Ia menelungkupkan wajahnya dan sesenggukan di sana. Snape mengulurkan
tangannya, dan kini ia berhasil menyentuhnya.
Cahaya
perak itu ... sedingin es ... tapi begitu hangat dalam jemarinya.
Dia
membelai rambut Lily yang tengah menangis. Mungkinkah Lily menangis untuknya?
“Terima
kasih, Severus, terima kasih karena telah mencintaiku begitu lama. Teri—terima kasih,
Severus.”
Snape
menitikkan air mata. Ini adalah detik akhir dalam hidupnya dan segalanya begitu
dramatis. Sosok Lily berlutut di sampingnya dan walaupun berupa cahaya perak, wanita
itu tampak nyata.
“Maaf
karena aku tak bisa melindungi anakmu sampai akhir, Lily.”
“Itu
sudah lebih dari cukup, Severus.”
Lily
tersenyum dan Snape membalas senyum itu. Kali ini, ia sudah benar-benar siap.

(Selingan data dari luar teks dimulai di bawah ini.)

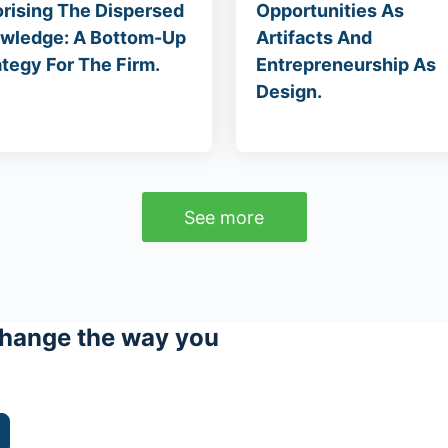
orising The Dispersed
Opportunities As
wledge: A Bottom-Up
Artifacts And
ategy For The Firm.
Entrepreneurship As
Design.
See more
hange the way you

Snape
menatap mata hijau bersinar Lily, untuk terakhir kalinya, lalu memejamkan mata.
Kemudian,
dua cahaya patronus membentuk dua ekor rusa betina yang berlari-lari mengitari
ruangan sebelum menguar menjadi cahaya yang berpendar lalu menghilang.
Meninggalkan jasad Snape di ruangan itu yang mati dalam keadaan bahagia.
“After all this time?”
“Always.”
---
I wrote this story to commemorate the death of Alan Rickman, the man who played Severus Snape in Harry Potter.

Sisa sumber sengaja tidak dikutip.